- Born: Gessner Harrison Echols Jr. May 1, 1933 Charlottesville, Virginia
- Died: April 11, 1993 (aged 59) Berkeley, California
- Education: University of Virginia (BA 1955); University of Wisconsin, Madison (MA 1957, PhD 1959);
- Known for: identifying the genetic make-up and functions of bacteriophage lambda
- Spouse: Carol Gross
- Awards: Member of the National Academy of Sciences (1991); Guggenheim Fellow (1981);
- Scientific career
- Fields: biochemistry, molecular biology, genetics
- Workplaces: University of Wisconsin, Madison; University of California, Berkeley;
- Thesis: An X-ray Scattering Study of Protein Denaturation (1959)
- Academic advisors: John William Anderegg; Cyrus Levinthal;
- Doctoral students: Sankar Adhya

= Harrison Echols =

American molecular biologist, biochemist and geneticist

Gessner Harrison "Hatch" Echols Jr. (May 1, 1933 – April 11, 1993) was an American molecular biologist, biochemist, and geneticist, whose work on the lambda phage advanced the understanding of viral infections and gene regulation inside the cell.
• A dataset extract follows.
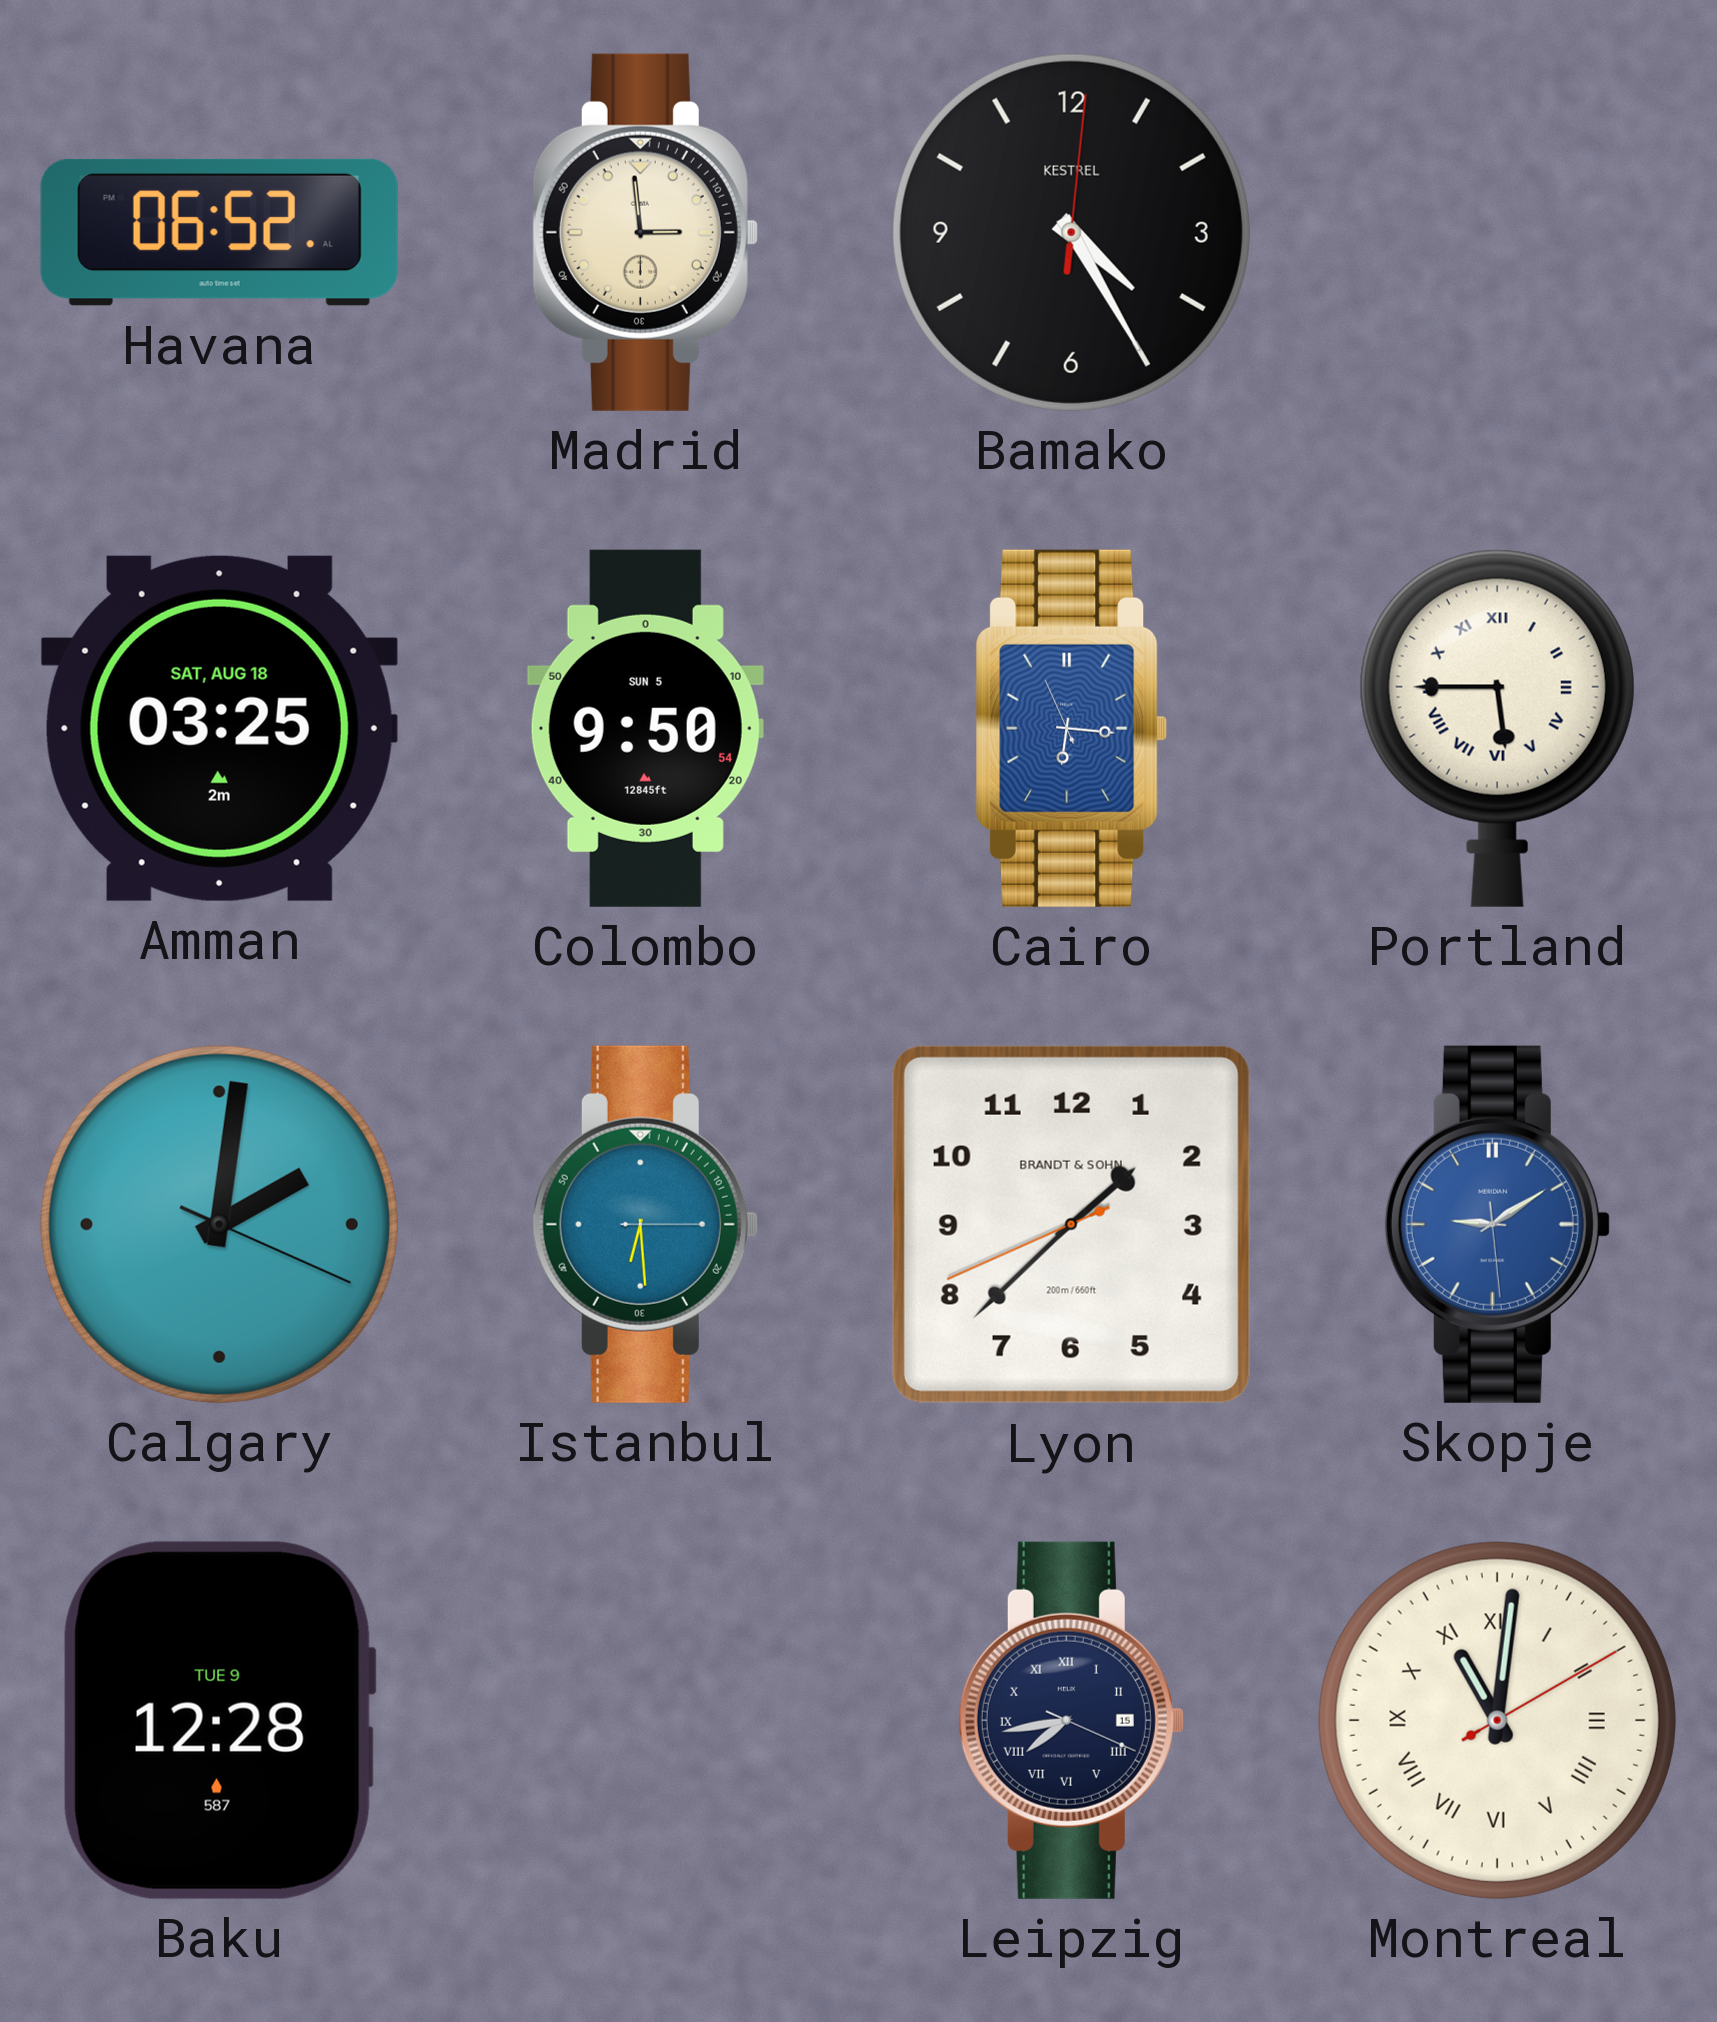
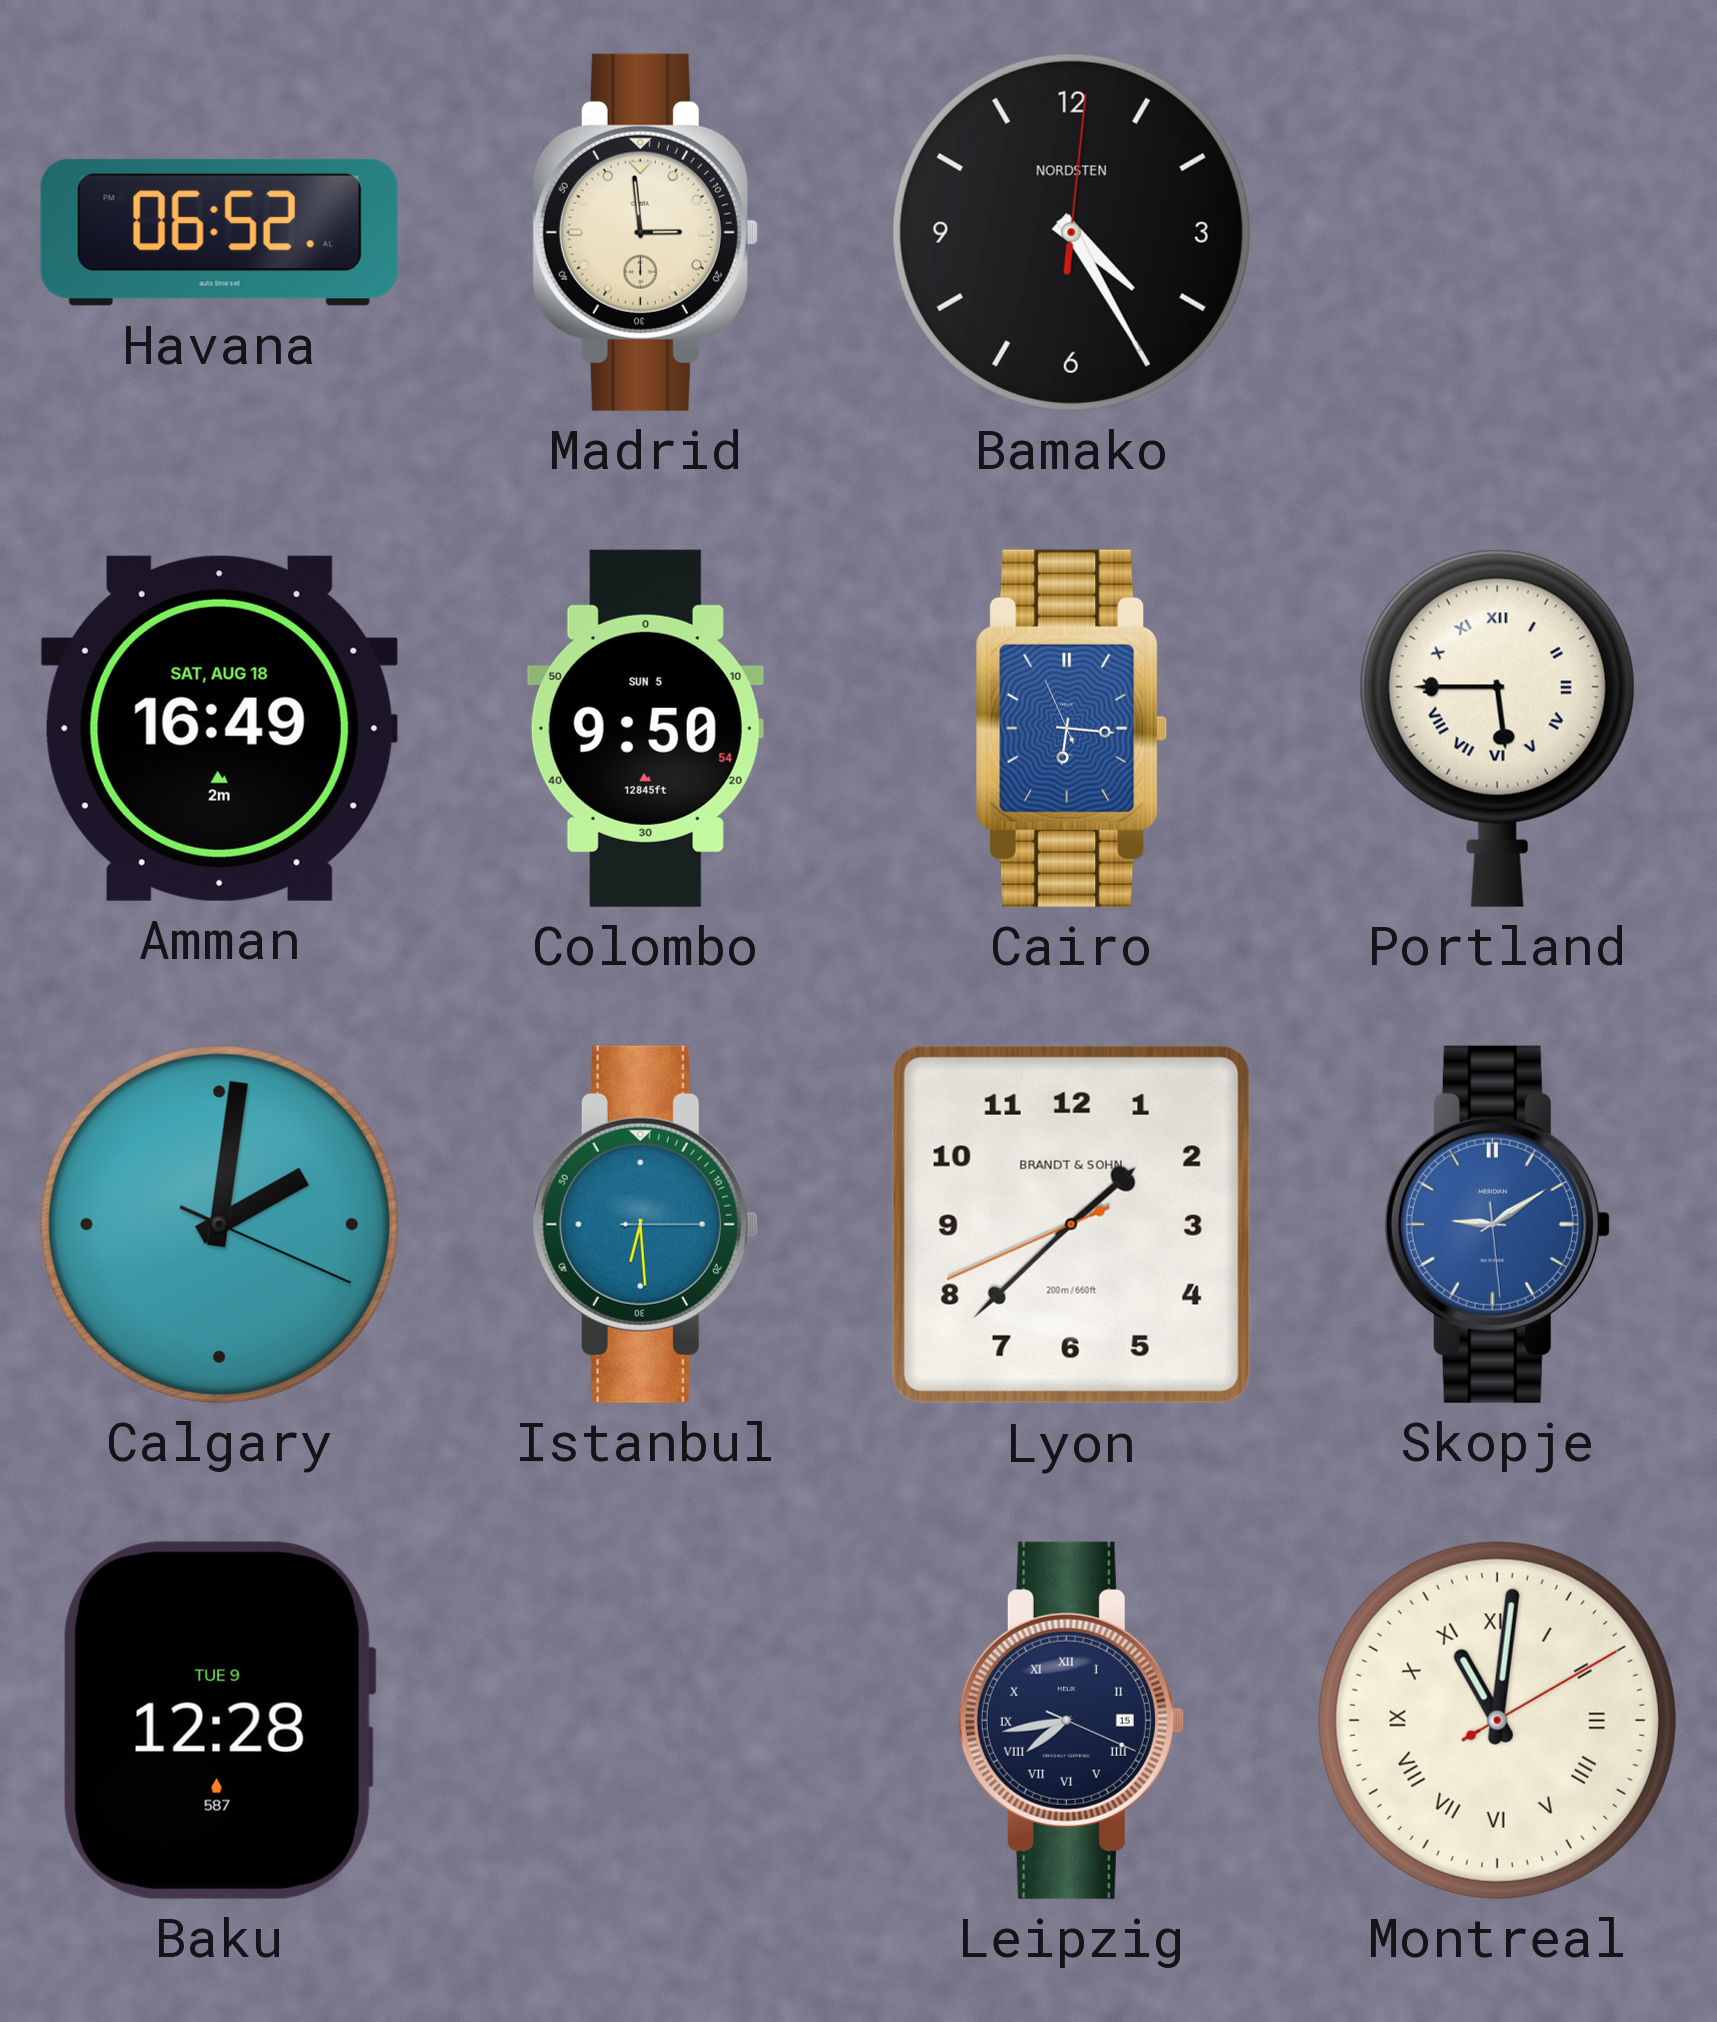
Bamako brand: KESTREL -> NORDSTEN
Amman: 03:25 -> 16:49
== Early life and education ==
Harrison Echols was born in Charlottesville, Virginia in 1933, and attended the Episcopal High School in Alexandria, Virginia. He graduated in 1955 from the University of Virginia, where his grandfather William Holding Echols had been an influential professor of mathematics. He had initially intended to become a writer but ultimately completed his BA, MA, and PhD in physics.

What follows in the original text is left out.